Assigned task
The lines needed are those from the start of the records through the line holding "The height and", each copied exactly.

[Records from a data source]
........

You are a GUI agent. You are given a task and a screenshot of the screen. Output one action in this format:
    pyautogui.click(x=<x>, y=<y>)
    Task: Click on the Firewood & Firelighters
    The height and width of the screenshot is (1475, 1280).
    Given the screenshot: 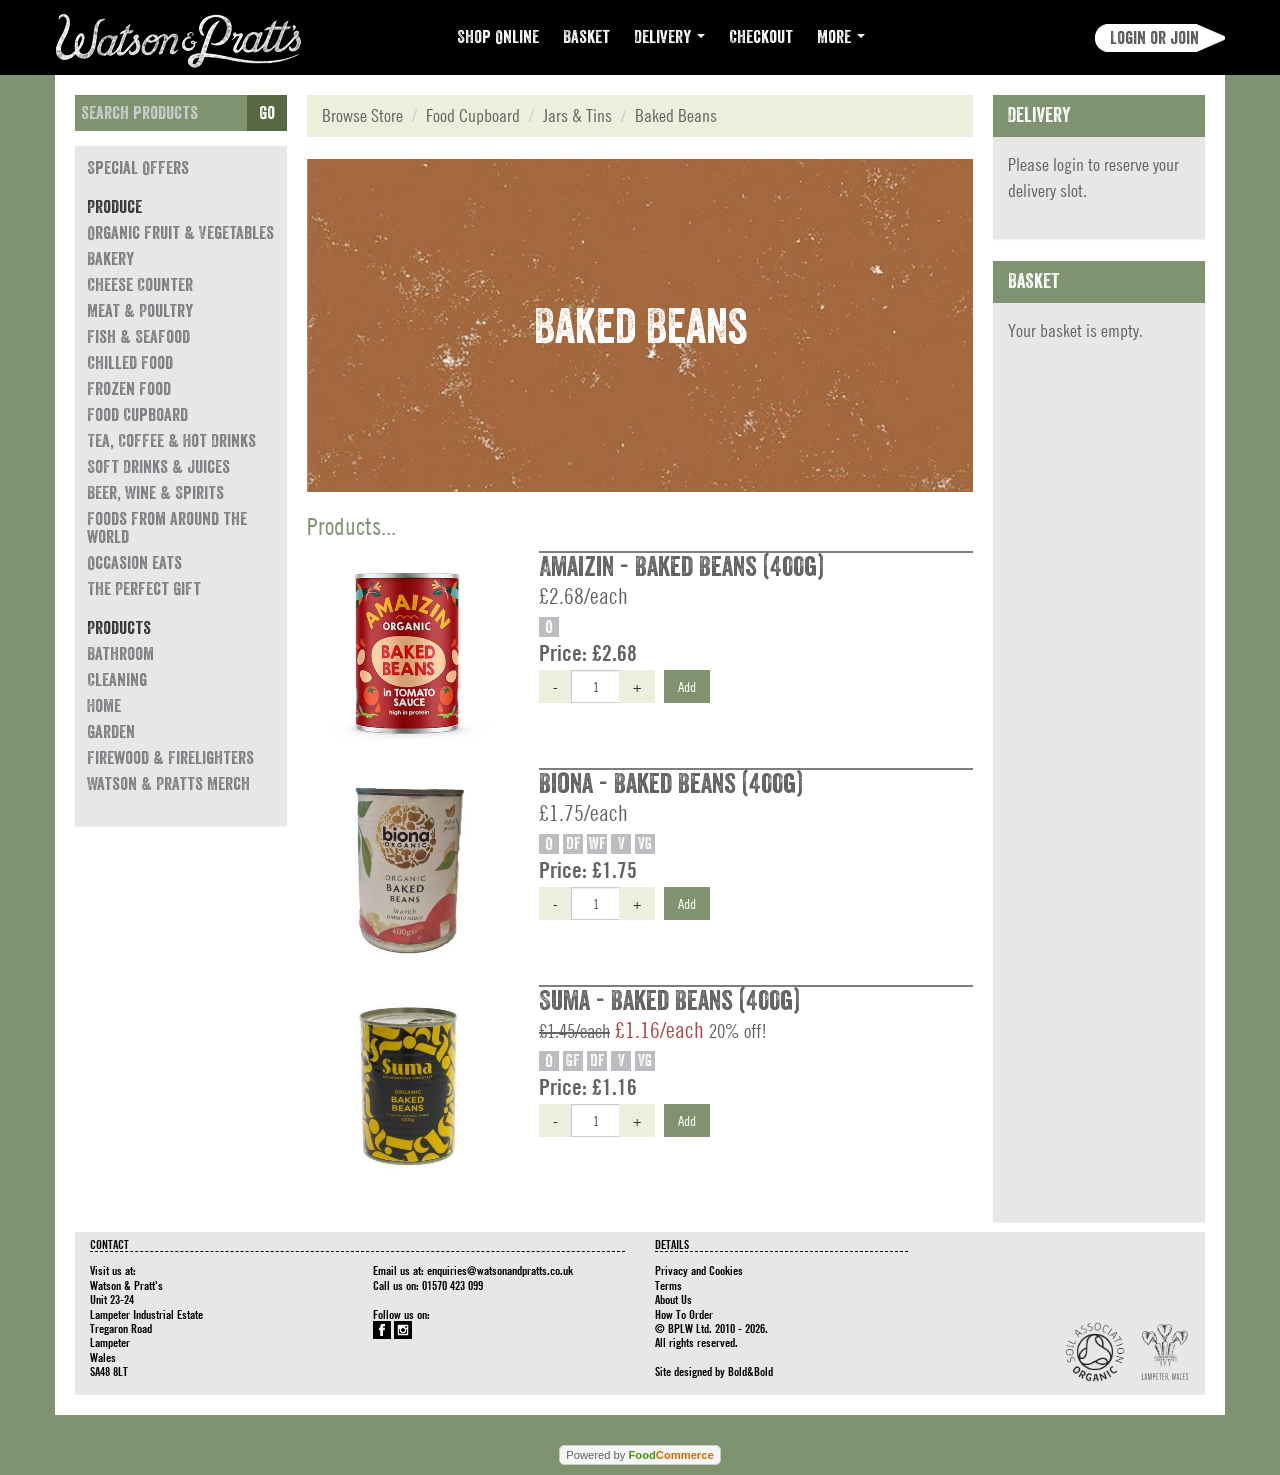 What is the action you would take?
    pyautogui.click(x=170, y=758)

........

Answer box
You are a GUI agent. You are given a task and a screenshot of the screen. Output one action in this format:
    pyautogui.click(x=<x>, y=<y>)
    Task: Click on the Firewood & Firelighters
    The height and width of the screenshot is (1475, 1280).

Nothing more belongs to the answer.